I wrote fiction, as I alluded to, throughout high school. I studied journalism in college, partly at my parents prompting because it was economical and practical. I’d get paid to write and not do math, the latter of which I was absolutely horrible at. In college I learned to interview, write, and re-tell other people’s stories using multiple perspectives. I loved many of the other people’s stories I told.
I did that for a few years before moving to Oklahoma with someone I cared about. As I moved out there to attend graduate school with her I bought a journal. I kept it throughout that relationship. My writing turned personal. Some of it makes me flinch today. What a self-pitying little fool I often was. And so dramatic. (I’m talking both about the journal writing and me in that situation.)
When that relationship ended this bloggy thing picked up. I started my first Blogger account in 2002, then TypePad and now WordPress. Most of them were all anonymously written. I feared being read by people I knew, because a lot of what I wrote was so personal, or about those I dated. Some of that tendency to write disappeared (the writing about others directly or in mean spirit), replaced, by the writing about particular subjects broken up by somewhat more reflective ones.
Nine years, and many blog titles later, I am still drawn to writing and blogging and wondering why I feel this odd compulsion.
It’s self-absorbed (but isn’t’ all writing to an extent?), and meandering still. Sometimes I feel there are gems in what I write, like an old post I wrote about a car ride with my grandmother to visit the home her family lost in the Great Depression, or musing over my 34th birthday, and some posts about my running.
I’ve also connected with some of the coolest people around the world because of it.
There are a few bloggers from around the country and world I connected with and follow, along with a professional or two who I respect who took their time to chat it up and suggest big ideas I might pursue. I often was too flabbergasted to believe someone thought I was capable of their ideas, much less jump headfirst into pursuit. (And dear God, I still wish I could find the courage and the means to make them happen.)
Despite the sometimes good, the recent nagging thought that everyone blogs, that this writing-texting-confessing-social-media thing is just part of our age, and often times overwhelms the space for good writers to express ideas on issues that really matter, dismays me. Blogging never made me money, I’m not really that “deep” nor has any of my blogging brought me fame. A little infamy once or twice, but not fame.
So, as I wrote most of this in bed, as I should have slept before the job that does pay the bills, I wonder why I can’t just let it go.
The only half-way acceptable, and totally cheesy answer I come back to as I wind down is this; why would you ask why any creature, or person, does what they do? Birds fly. Fish swim. I write and do a bunch of other stuff that may have no answers, make no sense beyond it being my nature.

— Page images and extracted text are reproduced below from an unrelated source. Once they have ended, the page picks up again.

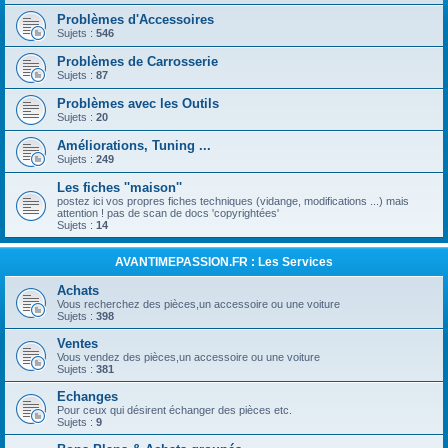
Problèmes d'Accessoires
Sujets :
546
Problèmes de Carrosserie
Sujets :
87
Problèmes avec les Outils
Sujets :
20
Améliorations, Tuning ...
Sujets :
249
Les fiches ''maison''
postez ici vos propres fiches techniques (vidange, modifications ...) mais
attention ! pas de scan de docs 'copyrightées'
Sujets :
14
AVANTIMEPASSION.FR : Les Services
Achats
Vous recherchez des pièces,un accessoire ou une voiture
Sujets :
398
Ventes
Vous vendez des pièces,un accessoire ou une voiture
Sujets :
381
Echanges
Pour ceux qui désirent échanger des pièces etc.
Sujets :
9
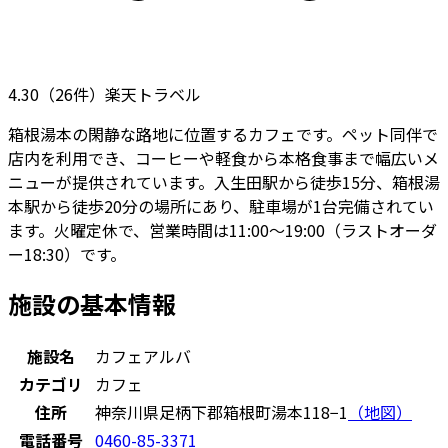
4.30
（
26
件）
楽天トラベル
箱根湯本の閑静な路地に位置するカフェです。ペット同伴で
店内を利用でき、コーヒーや軽食から本格食事まで幅広いメ
ニューが提供されています。入生田駅から徒歩15分、箱根湯
本駅から徒歩20分の場所にあり、駐車場が1台完備されてい
ます。火曜定休で、営業時間は11:00〜19:00（ラストオーダ
ー18:30）です。
施設の基本情報
施設名
カフェアルバ
カテゴリ
カフェ
住所
神奈川県足柄下郡箱根町湯本118−1
（地図）
電話番号
0460-85-3371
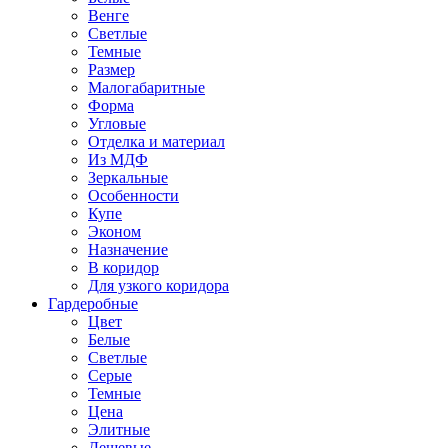
Венге
Светлые
Темные
Размер
Малогабаритные
Форма
Угловые
Отделка и материал
Из МДФ
Зеркальные
Особенности
Купе
Эконом
Назначение
В коридор
Для узкого коридора
Гардеробные
Цвет
Белые
Светлые
Серые
Темные
Цена
Элитные
Дешевые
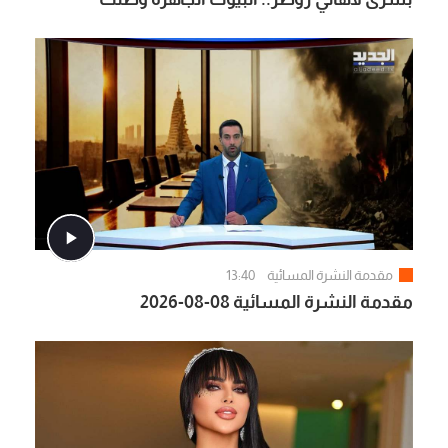
مقدمة النشرة المسائية
13:40
مقدمة النشرة المسائية 08-08-2026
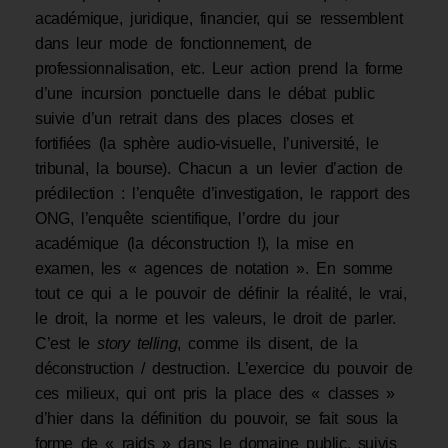
académique, juridique, financier, qui se ressemblent
dans leur mode de fonctionnement, de
professionnalisation, etc. Leur action prend la forme
d’une incursion ponctuelle dans le débat public
suivie d’un retrait dans des places closes et
fortifiées (la sphère audio-visuelle, l’université, le
tribunal, la bourse). Chacun a un levier d’action de
prédilection : l’enquête d’investigation, le rapport des
ONG, l’enquête scientifique, l’ordre du jour
académique (la déconstruction !), la mise en
examen, les « agences de notation ». En somme
tout ce qui a le pouvoir de définir la réalité, le vrai,
le droit, la norme et les valeurs, le droit de parler.
C’est le
story telling
, comme ils disent, de la
déconstruction / destruction. L’exercice du pouvoir de
ces milieux, qui ont pris la place des « classes »
d’hier dans la définition du pouvoir, se fait sous la
forme de « raids » dans le domaine public, suivis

Perhaps I’ve written so long that the need for expression is as much who I am as it is hobby. I can try to channel it. I can focus it on a particular topic. I can slack off on it, but I cannot abandon it, because if I do something fundamental is wrong with where I am.
Sorry to disappoint anyone who may have read this diatribe to this point, but I think the point of On Writing is to confirm to me to continue finding my voice, especially when I doubted I really had anything else to say.
Or maybe I’m just turning into the crazy man muttering to himself on the proverbial park bench.
I should probably feed pigeons while plunking away on an iPad.